Here are some ways to have tons of fun with the grandkids without leaving your own home, and the more engaged you become, the better. Remember children love it when we oldsters play right alongside them and allow our imaginations to fire up just as we did when we were children.
Yes, waterplay and playing in the mud can be a dirty proposition, but it is extremely satisfying for young children. And it’s relaxing. Set up a basin of water or mix up some mud for mud pies and then prompt for creativity. “Is that leaf going to float on the water, or will it sink?” or “I like chocolate chip pebbles on top of my cookies, how about you?”
We grown ups often shy away from taking part in the messier activities, but if you play in the water or the mud right alongside your grandchild, you’ll find that the fun is worth the mess.
Your grandkids can create their own masterpieces before your very eyes. They will often draw flowers or animals. Perhaps you can spark an idea by reading them a poem or recite a nursery rhyme to give them ideas for bright, chalks on your sidewalks.

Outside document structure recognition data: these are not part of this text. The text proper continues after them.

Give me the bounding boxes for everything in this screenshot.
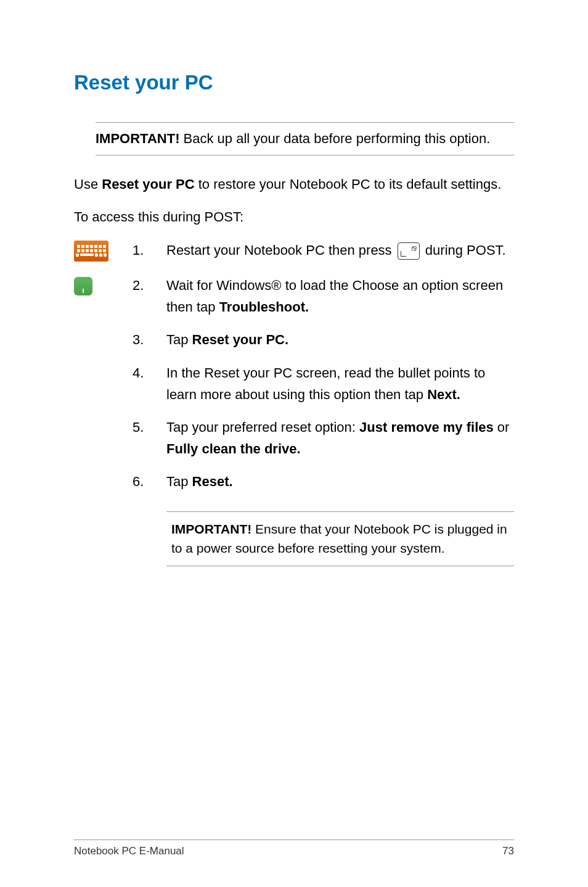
step5-prefix: Tap your preferred reset option:	[166, 419, 359, 435]
steps-list-keyboard: Restart your Notebook PC then press f9 d…	[133, 239, 514, 261]
step-3: Tap Reset your PC.	[133, 329, 514, 350]
step4-bold: Next.	[427, 387, 460, 402]
intro-suffix: to restore your Notebook PC to its defau…	[195, 176, 502, 192]
step-2: Wait for Windows® to load the Choose an …	[133, 274, 514, 318]
footer-page-number: 73	[502, 845, 514, 857]
touchpad-icon	[74, 277, 92, 295]
important-bottom-label: IMPORTANT!	[171, 522, 251, 536]
section-heading: Reset your PC	[74, 71, 514, 94]
step-4: In the Reset your PC screen, read the bu…	[133, 362, 514, 405]
step6-bold: Reset.	[192, 474, 233, 489]
step3-prefix: Tap	[166, 332, 192, 347]
steps-list-touch: Wait for Windows® to load the Choose an …	[133, 274, 514, 493]
step2-bold: Troubleshoot.	[219, 299, 309, 315]
step3-bold: Reset your PC.	[192, 332, 289, 347]
step-6: Tap Reset.	[133, 471, 514, 492]
step5-bold1: Just remove my files	[359, 419, 494, 435]
important-text: Back up all your data before performing …	[179, 131, 490, 146]
f9-key-icon: f9	[398, 242, 420, 260]
intro-bold: Reset your PC	[102, 176, 194, 192]
important-notice-top: IMPORTANT! Back up all your data before …	[96, 122, 514, 155]
f9-label: f9	[411, 244, 416, 254]
important-notice-bottom: IMPORTANT! Ensure that your Notebook PC …	[166, 511, 514, 566]
step2-prefix: Wait for Windows® to load the Choose an …	[166, 278, 503, 315]
step5-bold2: Fully clean the drive.	[166, 441, 301, 456]
step5-mid: or	[494, 419, 510, 435]
intro-text: Use Reset your PC to restore your Notebo…	[74, 174, 514, 194]
step1-suffix: during POST.	[422, 242, 506, 258]
keyboard-icon	[74, 241, 108, 262]
footer-title: Notebook PC E-Manual	[74, 845, 184, 857]
important-label: IMPORTANT!	[96, 131, 179, 146]
access-line: To access this during POST:	[74, 207, 514, 227]
intro-prefix: Use	[74, 176, 102, 192]
step1-prefix: Restart your Notebook PC then press	[166, 242, 396, 258]
step-5: Tap your preferred reset option: Just re…	[133, 416, 514, 460]
step-1: Restart your Notebook PC then press f9 d…	[133, 239, 514, 261]
page-footer: Notebook PC E-Manual 73	[74, 840, 514, 857]
step6-prefix: Tap	[166, 474, 192, 489]
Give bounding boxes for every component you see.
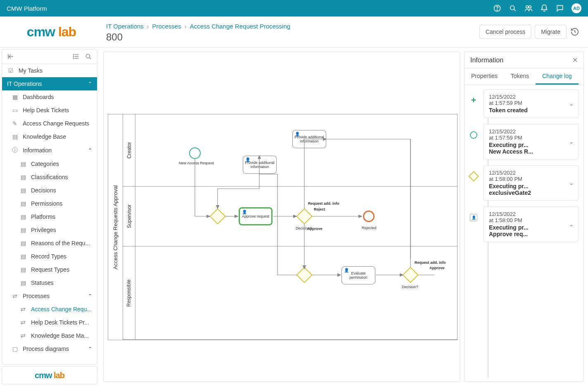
cancel-process-button[interactable]: Cancel process bbox=[479, 25, 532, 39]
doc-icon: ▤ bbox=[19, 213, 27, 220]
log-card[interactable]: 12/15/2022 at 1:57:59 PM Token created ⌄ bbox=[484, 89, 579, 118]
task-provide-info-1[interactable]: 👤Provide additional information bbox=[292, 130, 326, 148]
sidebar-item-request-types[interactable]: ▤Request Types bbox=[2, 263, 97, 276]
circle-icon bbox=[470, 131, 477, 139]
tab-changelog[interactable]: Change log bbox=[536, 69, 579, 85]
migrate-button[interactable]: Migrate bbox=[535, 25, 567, 39]
end-event-rejected[interactable] bbox=[363, 211, 375, 222]
flow-label: Request add. info bbox=[415, 260, 446, 265]
log-sub: exclusiveGate2 bbox=[489, 189, 573, 196]
dashboard-icon: ▦ bbox=[11, 94, 19, 100]
user-icon: 👤 bbox=[245, 157, 250, 162]
start-event[interactable] bbox=[189, 147, 201, 159]
lane-supervisor: Supervisor 👤Approve request Decision? Re… bbox=[123, 187, 457, 246]
log-card[interactable]: 12/15/2022 at 1:57:59 PM Executing pr...… bbox=[484, 124, 579, 159]
sidebar-item-label: Classifications bbox=[31, 174, 68, 180]
svg-point-1 bbox=[497, 10, 497, 10]
sidebar-item-decisions[interactable]: ▤Decisions bbox=[2, 184, 97, 197]
header: cmw lab IT Operations › Processes › Acce… bbox=[0, 17, 588, 47]
chevron-down-icon[interactable]: ⌄ bbox=[569, 221, 574, 227]
tab-tokens[interactable]: Tokens bbox=[504, 69, 536, 85]
chevron-up-icon: ⌃ bbox=[88, 346, 92, 352]
log-marker: + bbox=[469, 89, 478, 118]
sidebar-item-label: IT Operations bbox=[7, 81, 42, 87]
log-item: 12/15/2022 at 1:57:59 PM Executing pr...… bbox=[469, 124, 579, 159]
log-card[interactable]: 12/15/2022 at 1:58:00 PM Executing pr...… bbox=[484, 206, 579, 242]
gateway-3[interactable] bbox=[296, 267, 313, 283]
changelog[interactable]: + 12/15/2022 at 1:57:59 PM Token created… bbox=[465, 85, 583, 381]
sidebar-item-it-operations[interactable]: IT Operations ⌃ bbox=[2, 77, 97, 90]
sidebar-item-dashboards[interactable]: ▦ Dashboards bbox=[2, 90, 97, 104]
svg-point-14 bbox=[86, 54, 90, 58]
lane-label: Creator bbox=[123, 114, 135, 186]
sidebar-item-label: Record Types bbox=[31, 253, 66, 260]
search-icon[interactable] bbox=[509, 4, 517, 12]
gateway-1[interactable] bbox=[209, 208, 226, 225]
sidebar-item-proc-kb[interactable]: ⇄Knowledge Base Ma... bbox=[2, 329, 97, 342]
task-evaluate[interactable]: 👤Evaluate permission bbox=[341, 266, 375, 284]
task-approve[interactable]: 👤Approve request bbox=[239, 207, 273, 225]
breadcrumb-item[interactable]: IT Operations bbox=[106, 23, 144, 30]
svg-point-4 bbox=[526, 6, 529, 8]
chevron-down-icon[interactable]: ⌄ bbox=[569, 138, 574, 145]
diagram-icon: ▢ bbox=[11, 346, 19, 352]
sidebar-item-processes[interactable]: ⇄ Processes ⌃ bbox=[2, 289, 97, 303]
log-date: 12/15/2022 bbox=[489, 94, 573, 100]
sidebar-item-platforms[interactable]: ▤Platforms bbox=[2, 210, 97, 223]
search-icon[interactable] bbox=[84, 52, 93, 61]
sidebar-item-proc-hd[interactable]: ⇄Help Desk Tickets Pr... bbox=[2, 316, 97, 329]
sidebar-item-proc-acr[interactable]: ⇄Access Change Requ... bbox=[2, 303, 97, 316]
help-icon[interactable] bbox=[493, 4, 501, 12]
process-icon: ⇄ bbox=[19, 332, 27, 339]
breadcrumb-item[interactable]: Processes bbox=[152, 23, 181, 30]
users-icon[interactable] bbox=[524, 4, 533, 12]
diamond-icon bbox=[468, 171, 479, 181]
sidebar-item-reasons[interactable]: ▤Reasons of the Requ... bbox=[2, 237, 97, 250]
close-icon[interactable]: ✕ bbox=[572, 56, 578, 64]
footer-logo[interactable]: cmw lab bbox=[2, 366, 97, 384]
log-title: Executing pr... bbox=[489, 224, 573, 231]
log-sub: New Access R... bbox=[489, 148, 573, 155]
doc-icon: ▤ bbox=[19, 266, 27, 273]
sidebar-item-access-change[interactable]: ✎ Access Change Requests bbox=[2, 117, 97, 130]
chat-icon[interactable] bbox=[556, 4, 564, 12]
sidebar-item-label: Decisions bbox=[31, 187, 56, 194]
sidebar-item-information[interactable]: ⓘ Information ⌃ bbox=[2, 143, 97, 157]
log-card[interactable]: 12/15/2022 at 1:58:00 PM Executing pr...… bbox=[484, 165, 579, 201]
chevron-down-icon[interactable]: ⌄ bbox=[569, 100, 574, 107]
history-icon[interactable] bbox=[570, 27, 580, 37]
tab-properties[interactable]: Properties bbox=[465, 69, 504, 85]
gateway-decision-2[interactable] bbox=[402, 267, 419, 283]
chevron-right-icon: › bbox=[185, 23, 187, 30]
user-icon: 👤 bbox=[344, 268, 349, 272]
process-canvas[interactable]: Access Change Requests Approval Creator … bbox=[103, 52, 460, 382]
avatar[interactable]: AD bbox=[571, 3, 581, 13]
task-provide-info-2[interactable]: 👤Provide additional information bbox=[243, 156, 277, 174]
sidebar-item-permissions[interactable]: ▤Permissions bbox=[2, 197, 97, 210]
logo[interactable]: cmw lab bbox=[5, 24, 98, 40]
process-icon: ⇄ bbox=[19, 306, 27, 313]
sidebar-item-my-tasks[interactable]: ☑ My Tasks bbox=[2, 64, 97, 77]
collapse-icon[interactable] bbox=[6, 52, 15, 61]
chevron-down-icon[interactable]: ⌄ bbox=[569, 180, 574, 186]
sidebar-item-process-diagrams[interactable]: ▢ Process diagrams ⌃ bbox=[2, 342, 97, 355]
svg-point-2 bbox=[510, 6, 514, 10]
sidebar-item-statuses[interactable]: ▤Statuses bbox=[2, 276, 97, 289]
breadcrumb-item[interactable]: Access Change Request Processing bbox=[190, 23, 290, 30]
chevron-right-icon: › bbox=[147, 23, 149, 30]
gateway-decision-1[interactable] bbox=[296, 208, 313, 225]
info-title: Information bbox=[470, 57, 503, 64]
sidebar-item-categories[interactable]: ▤Categories bbox=[2, 157, 97, 171]
sidebar-item-helpdesk[interactable]: ▭ Help Desk Tickets bbox=[2, 104, 97, 117]
sidebar-item-knowledge[interactable]: ▤ Knowledge Base bbox=[2, 130, 97, 143]
list-icon[interactable] bbox=[71, 52, 81, 61]
bell-icon[interactable] bbox=[540, 4, 548, 12]
sidebar-item-classifications[interactable]: ▤Classifications bbox=[2, 171, 97, 184]
sidebar-item-label: Reasons of the Requ... bbox=[31, 240, 90, 246]
header-actions: Cancel process Migrate bbox=[479, 25, 580, 39]
log-time: at 1:58:00 PM bbox=[489, 176, 573, 182]
sidebar-item-record-types[interactable]: ▤Record Types bbox=[2, 250, 97, 263]
sidebar-item-label: Knowledge Base Ma... bbox=[31, 332, 89, 339]
sidebar-item-privileges[interactable]: ▤Privileges bbox=[2, 223, 97, 237]
node-label: Rejected bbox=[362, 226, 377, 230]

Painting is also a very relaxing and enjoyable activity. You can choose from watercolors or finger paints or go big outdoors with a large piece of butcher paper and poster paints and brushes. Nothing is a mistake when creating this sort of art. The brilliance of the colors is enough of a reward and every creation is “ready for prime time.”
Children love to hunt and collect outdoor treasures: pinecones, rocks, leaves and the like. And when they have a collection of treasures, it’s time to classify them. What is alike and what is different? What is bigger or smaller? What sort of rocks are they and are the leaves maple, oak or something else? Placing the collection on cardboard with labels or taping the items to paper and putting it in a picture frame makes it ready for display in your home.
Purchase a small magnifying glass or box and go on a creature hunt. Turning over bricks or rocks is sure to find at least a few roly polies (pill bugs) and possibly ants, worms, and maybe a beetle or two. If you trap them carefully and place them in a magnifying box, your grandchild can observe them for a while. Add a twig and some grass and watch them move in their mini-habitat. Children learn a lot from such observations: how the creature moves, how it looks up close, the body parts and the like. Your questions will add to the learning. “Isn’t it interesting how that worm moves?” “How many legs does that beetle have?”
After enjoying the observations it’s good to help your grandchild release the creatures back into their natural habitat and talk about ways to preserve our natural world while enjoying it.
School-age children are ready to learn to identify local birds. You probably have some in your own back garden, but if not, take a trip to a woodsy area and have your binoculars ready. A simple field guide will help you identify the birds by color, markings, beak style and so forth. Birding is a very satisfying hobby for both young and old. Follow up the birding trip with a chance to further study the birds seen, and perhaps attempt to draw one of them. Colored pencils are a good medium for this project.
You wouldn’t think that something as simple as reading out of doors would be special; but give it a try. Take out a blanket or chairs, get all comfy with a favorite book and read aloud to your grandchild or allow them to read to you. Talk about the characters and the plot. Why did Goldilocks enter the Three Bears’ home without permission? What do you think will happen next or how would you change the ending of this story?
Read a chapter a day to increase interest or add some simple snacks to the reading time. Make it something to anticipate and your grandchildren will love it.
Once again you can rely on nursery rhymes, fables or fairy tales to give you ideas for a stellar backyard puppet show. Use finger puppets made of paper or bits of fabric or use cardboard rolls to create characters. Tape drawn characters onto popsicle sticks or drinking straws, and then allow the grandkids to “act out” the stories creating their own dialogue.
If Grandma and Grandpa agree to either join in the acting fun or be a welcoming audience, the fun is magnified.
It doesn’t take much to create a backyard fort–some old blankets or tarps, a few pieces of lumber or branches, some found objects such as rocks or leaves. Children love to create their own outdoor spaces.
Make their fort the place they eat their lunch or snacks. If appropriate, allow them to take their sleeping bags to their fort for an overnight sleep.
Children need outdoor play and creative experiences. In today’s virtual world, there are real benefits to playing in nature and in allowing creative juices to flow. And the time you spend with your grandchildren on any of the above activities, the closer you’ll become and the more memories you’ll make.